Mulher neurotípica, quarenta e quatro anos, casada há quinze com homem adulto autista nível 1 de suporte, diagnosticado dois anos antes. Dois filhos pequenos. Procurou acompanhamento individual em uma manhã de segunda-feira, depois de uma noite em que, trocando a roupa de cama do filho mais novo, percebeu que estava chorando havia uns vinte minutos sem motivo aparente. A queixa que abre a primeira sessão é uma frase curta, quase pedindo desculpa por existir: estou muito cansada, e não posso falar isso para ele, porque ele já carrega o suficiente.
Nas seis primeiras semanas, o trabalho clínico consistiu, no fundo, em duas operações que pareciam simples e não eram. A primeira foi separar o que era exaustão dela do que era atribuição automática do cansaço à configuração autística do marido, atribuição que a literatura cinza sobre o tema costuma reforçar. A segunda foi nomear, em voz alta e em ordem, as cargas que vinham se acumulando havia anos sem que ninguém tivesse combinado nada: relação com a família estendida, agenda escolar dos meninos, mediação social em eventos, antecipação permanente de gatilhos sensoriais. O exercício de colunas, mais adiante neste texto, é, na prática, uma versão portátil dessa mesma operação.
A conversa que ela vinha evitando aconteceu, em formato combinado, na oitava semana. Não foi sobre o autismo dele. Foi sobre as cargas. O que ela descobriu, e levou de volta ao consultório na sessão seguinte, ainda meio incrédula, foi que ele não sabia. Não sabia que a interação com a família dele tinha virado fonte de cansaço crônico para ela. Não sabia que a gestão da rotina das crianças tinha migrado quase inteira para a cabeça dela. Nunca tinha pedido nada disso: ela tinha começado a carregar em algum momento, e a configuração se consolidou sem que nenhum dos dois tivesse desenhado aquilo de propósito.

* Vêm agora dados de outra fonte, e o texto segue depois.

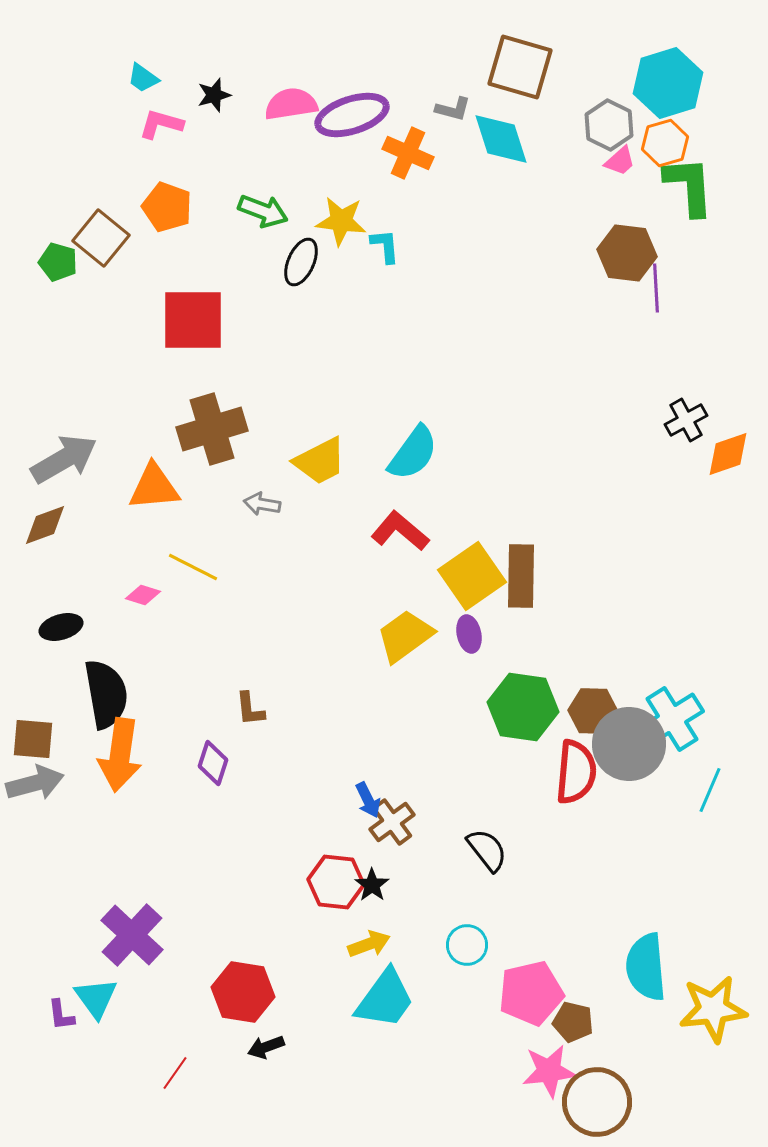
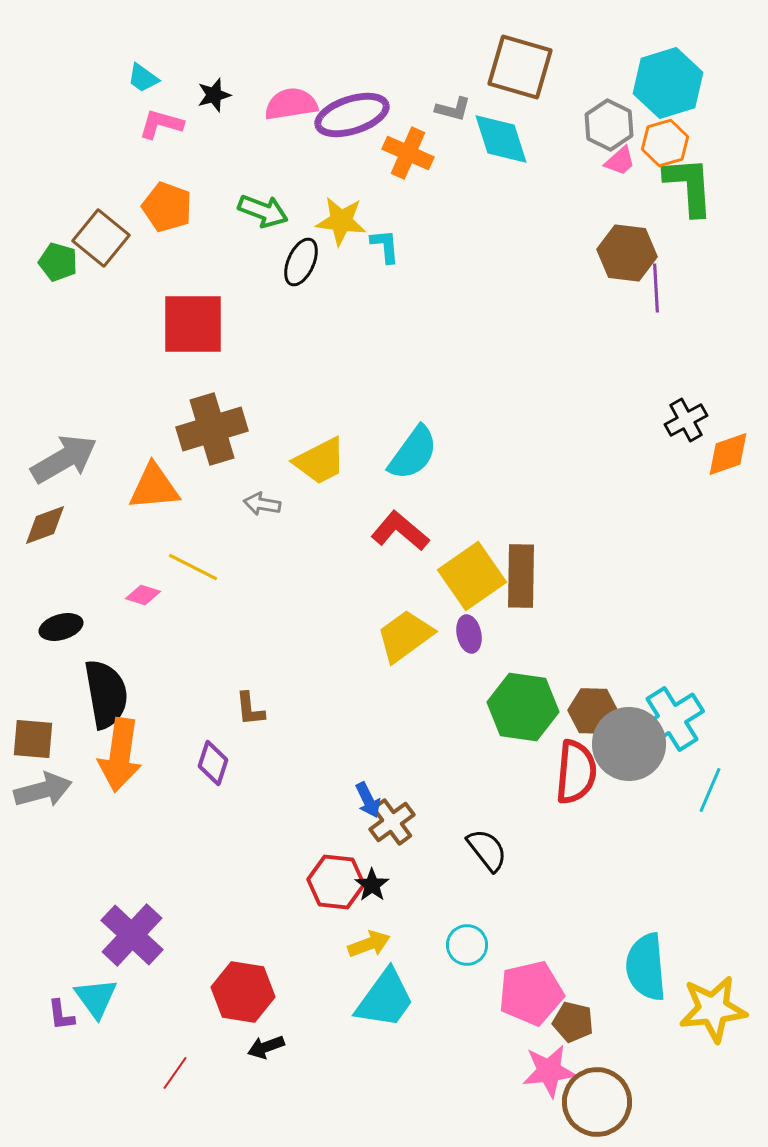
red square at (193, 320): moved 4 px down
gray arrow at (35, 783): moved 8 px right, 7 px down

A repactuação foi lenta, durou cerca de quatro meses, não resolveu tudo, e ninguém prometeu que resolveria. Algumas cargas se redistribuíram. Outras ficaram mais leves só por terem sido nomeadas em voz alta. Outras, ainda, continuaram onde estavam porque essa concentração, uma vez explícita, fez sentido para os dois, e fazer sentido conscientemente é diferente de ter acontecido sozinho. O casal não virou outro casal. Tornou-se, com mais clareza, o casal que de fato podia ser quando os dois sabiam o que estava em cima da mesa.
Sigilo profissional preservado. Caso composto, não-identificável.